** THE PROBLEM **
Scan the data beneath this task and copy each line that includes "capacità".

Stored items from a collection
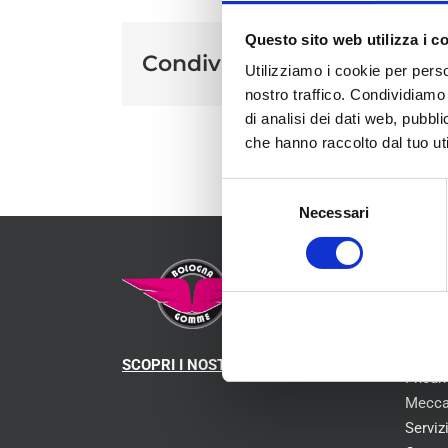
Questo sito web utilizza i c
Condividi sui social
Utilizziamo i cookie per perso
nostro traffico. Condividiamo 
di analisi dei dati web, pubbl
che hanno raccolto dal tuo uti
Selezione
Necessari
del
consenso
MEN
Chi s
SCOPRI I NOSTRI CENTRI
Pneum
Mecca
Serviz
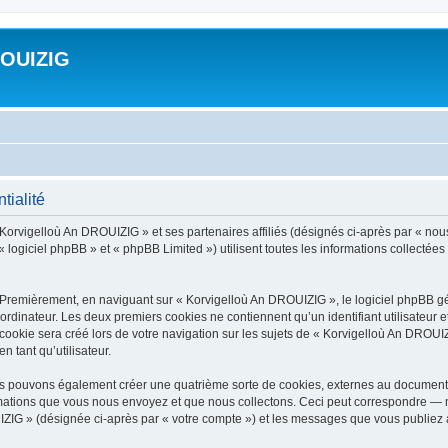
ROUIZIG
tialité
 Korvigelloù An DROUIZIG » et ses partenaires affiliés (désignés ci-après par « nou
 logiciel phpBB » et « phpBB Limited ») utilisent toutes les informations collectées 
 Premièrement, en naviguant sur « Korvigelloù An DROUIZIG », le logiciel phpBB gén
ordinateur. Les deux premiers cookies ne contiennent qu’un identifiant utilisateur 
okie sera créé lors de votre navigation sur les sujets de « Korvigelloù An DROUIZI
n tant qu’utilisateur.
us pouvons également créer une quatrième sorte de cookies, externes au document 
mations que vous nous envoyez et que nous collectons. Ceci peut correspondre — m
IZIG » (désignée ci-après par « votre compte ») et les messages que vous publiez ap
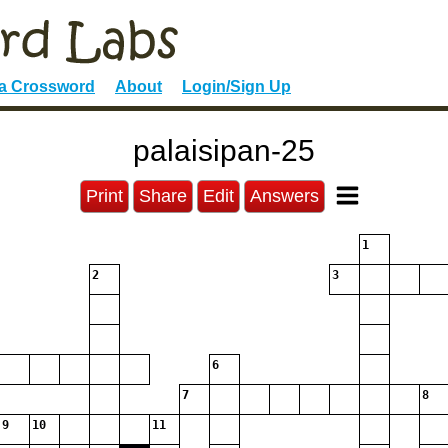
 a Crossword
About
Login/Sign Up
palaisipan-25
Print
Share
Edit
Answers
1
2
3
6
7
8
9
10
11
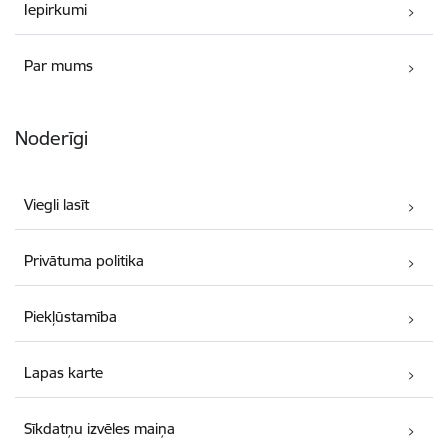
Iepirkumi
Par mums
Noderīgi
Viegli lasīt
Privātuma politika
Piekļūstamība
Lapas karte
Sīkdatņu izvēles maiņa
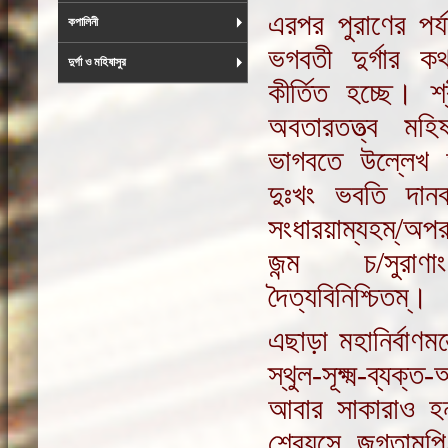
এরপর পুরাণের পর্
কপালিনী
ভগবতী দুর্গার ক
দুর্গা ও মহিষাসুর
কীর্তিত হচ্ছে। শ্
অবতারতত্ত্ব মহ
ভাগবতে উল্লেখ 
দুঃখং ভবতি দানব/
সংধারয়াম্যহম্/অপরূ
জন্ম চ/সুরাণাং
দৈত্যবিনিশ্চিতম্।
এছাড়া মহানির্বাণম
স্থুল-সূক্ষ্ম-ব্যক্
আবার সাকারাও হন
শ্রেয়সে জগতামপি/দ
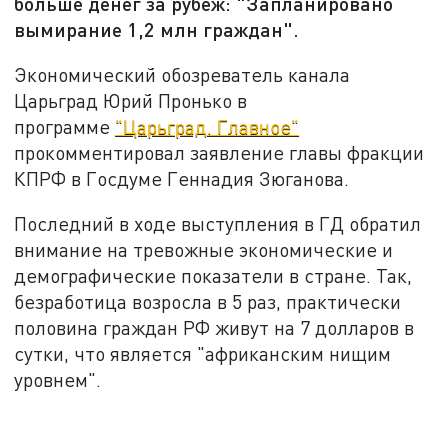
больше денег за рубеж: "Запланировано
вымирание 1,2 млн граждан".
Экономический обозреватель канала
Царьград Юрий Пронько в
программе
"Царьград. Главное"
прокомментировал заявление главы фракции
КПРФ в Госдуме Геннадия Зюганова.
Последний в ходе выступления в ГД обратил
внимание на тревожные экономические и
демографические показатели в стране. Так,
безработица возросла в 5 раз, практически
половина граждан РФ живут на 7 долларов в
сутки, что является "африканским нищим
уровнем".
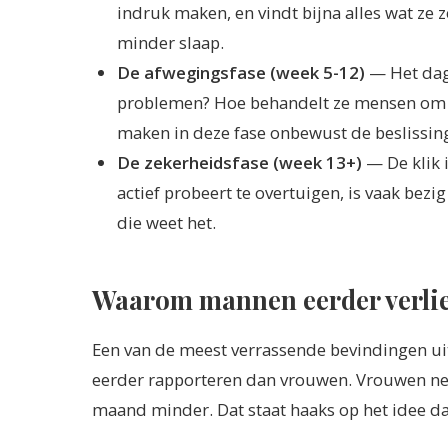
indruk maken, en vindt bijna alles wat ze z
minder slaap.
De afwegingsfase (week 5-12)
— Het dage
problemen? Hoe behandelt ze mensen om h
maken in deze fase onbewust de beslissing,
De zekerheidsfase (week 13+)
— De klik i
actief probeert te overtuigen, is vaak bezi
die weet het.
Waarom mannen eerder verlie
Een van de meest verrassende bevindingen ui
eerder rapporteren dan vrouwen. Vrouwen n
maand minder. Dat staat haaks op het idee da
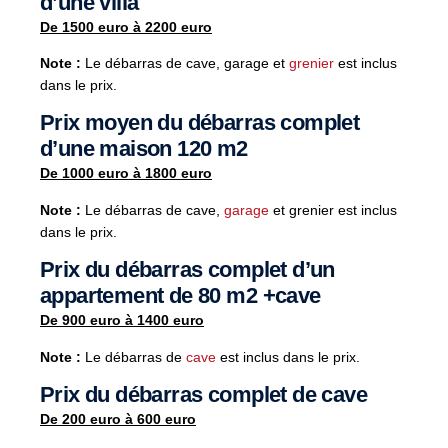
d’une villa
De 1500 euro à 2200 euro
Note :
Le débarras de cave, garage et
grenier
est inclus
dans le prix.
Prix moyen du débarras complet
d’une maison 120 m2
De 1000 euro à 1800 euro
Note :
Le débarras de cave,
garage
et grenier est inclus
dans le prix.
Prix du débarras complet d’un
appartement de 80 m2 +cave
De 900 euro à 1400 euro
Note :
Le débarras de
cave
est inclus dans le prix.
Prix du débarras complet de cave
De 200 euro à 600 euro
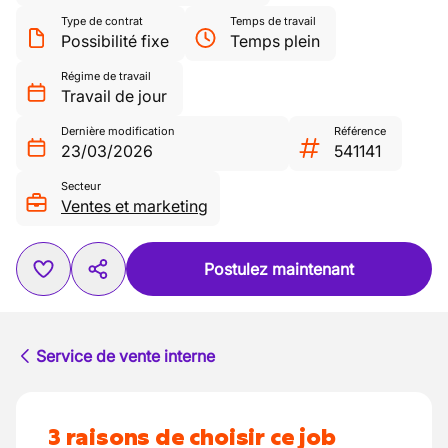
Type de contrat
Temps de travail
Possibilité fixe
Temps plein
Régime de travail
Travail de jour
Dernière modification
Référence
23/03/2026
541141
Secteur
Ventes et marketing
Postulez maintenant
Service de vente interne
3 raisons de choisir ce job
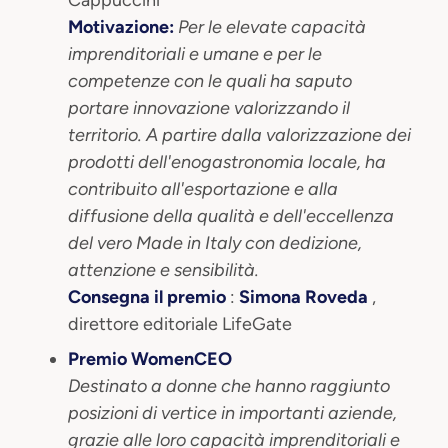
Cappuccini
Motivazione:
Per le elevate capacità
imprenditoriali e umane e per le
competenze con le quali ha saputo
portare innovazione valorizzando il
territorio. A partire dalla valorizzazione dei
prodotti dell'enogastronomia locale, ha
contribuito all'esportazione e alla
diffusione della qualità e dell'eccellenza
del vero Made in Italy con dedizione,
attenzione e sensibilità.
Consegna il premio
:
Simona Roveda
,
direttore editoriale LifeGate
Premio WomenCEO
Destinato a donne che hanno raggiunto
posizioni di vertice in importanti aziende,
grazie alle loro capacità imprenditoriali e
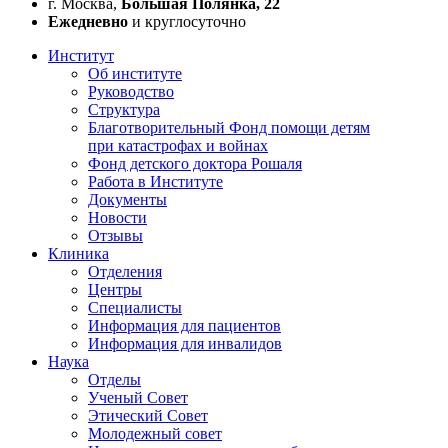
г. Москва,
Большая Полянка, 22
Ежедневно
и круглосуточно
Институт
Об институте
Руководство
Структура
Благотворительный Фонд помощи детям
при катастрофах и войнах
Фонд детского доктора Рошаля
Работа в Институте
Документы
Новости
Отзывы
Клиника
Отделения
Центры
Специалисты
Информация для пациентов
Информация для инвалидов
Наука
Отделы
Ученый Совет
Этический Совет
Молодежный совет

--

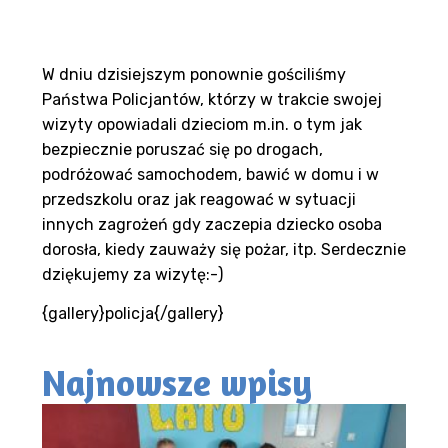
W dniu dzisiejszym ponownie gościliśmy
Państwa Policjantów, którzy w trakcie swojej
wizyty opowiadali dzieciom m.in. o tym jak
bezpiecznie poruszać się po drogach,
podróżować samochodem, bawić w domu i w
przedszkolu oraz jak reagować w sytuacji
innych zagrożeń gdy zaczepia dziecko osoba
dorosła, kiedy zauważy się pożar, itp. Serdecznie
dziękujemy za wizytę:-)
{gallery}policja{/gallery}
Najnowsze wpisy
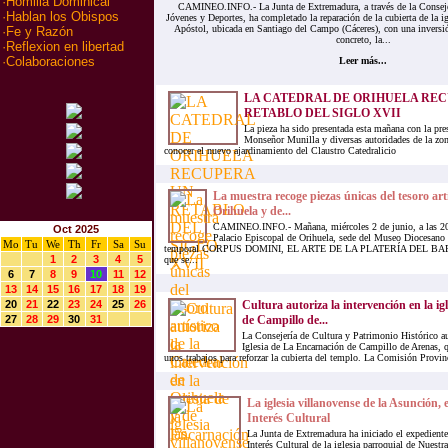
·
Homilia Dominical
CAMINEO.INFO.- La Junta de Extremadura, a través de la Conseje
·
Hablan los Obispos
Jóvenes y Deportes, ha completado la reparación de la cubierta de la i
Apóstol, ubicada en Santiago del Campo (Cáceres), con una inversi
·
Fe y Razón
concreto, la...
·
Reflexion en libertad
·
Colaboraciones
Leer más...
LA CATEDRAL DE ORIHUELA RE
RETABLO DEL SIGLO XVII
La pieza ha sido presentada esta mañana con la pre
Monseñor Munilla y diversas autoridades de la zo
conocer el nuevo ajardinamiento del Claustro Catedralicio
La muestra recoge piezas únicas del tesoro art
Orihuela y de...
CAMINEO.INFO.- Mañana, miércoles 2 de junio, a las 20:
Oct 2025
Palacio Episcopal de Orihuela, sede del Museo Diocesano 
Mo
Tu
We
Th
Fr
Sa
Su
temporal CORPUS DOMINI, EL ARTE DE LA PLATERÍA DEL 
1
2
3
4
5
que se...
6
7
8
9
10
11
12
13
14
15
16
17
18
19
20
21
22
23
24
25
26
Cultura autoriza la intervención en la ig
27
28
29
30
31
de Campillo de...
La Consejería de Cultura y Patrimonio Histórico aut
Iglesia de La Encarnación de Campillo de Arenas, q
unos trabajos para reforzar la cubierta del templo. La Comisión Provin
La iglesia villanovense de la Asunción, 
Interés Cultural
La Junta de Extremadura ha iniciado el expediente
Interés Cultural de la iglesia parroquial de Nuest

** TASK ANSWER **
Per le elevate capacità
grazie alle loro capacità imprenditoriali e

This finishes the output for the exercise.